In particular, we are going to assign to users and items progressive numbers, so their identifications will be also the indexes of the utility matrix.

In [None]:
def load_data(filename: str) -> tuple[list[list[float]], int, int]:
    """Loads and processes rating data from a CSV file into indexed format.

    Args:
        filename: Path to the input CSV file.

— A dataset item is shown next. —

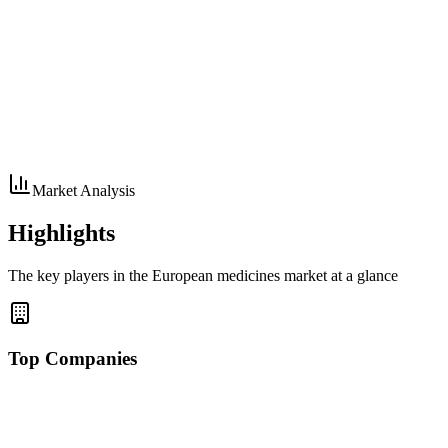
Market Analysis
Highlights
The key players in the European medicines market at a glance
Top Companies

The file should contain
            rows in the format: user_id, item_id, rating (with a header row).

    Returns:
        A tuple containing:
            - A list of [user_idx, item_idx, rating] entries.
            - Total number of unique users.
            - Total number of unique items.
    """
    input_lines = []
    users = {}
    num_users = 0
    items = {}
    num_items = 0
    raw_lines = open(filename, "r").read().splitlines()
    # Remove the first line
    del raw_lines[0]
    for line in raw_lines:
        line_content = line.split(",")
        user_id = int(line_content[0])
        item_id = int(line_content[1])
        rating = float(line_content[2])
        if user_id not in users:
            users[user_id] = num_users
            num_users += 1
        if item_id not in items:
            items[item_id] = num_items
            num_items += 1
        input_lines.append([users[user_id], items[item_id], rating])
    return input_lines, num_users, num_items

Why do we use the following if statements?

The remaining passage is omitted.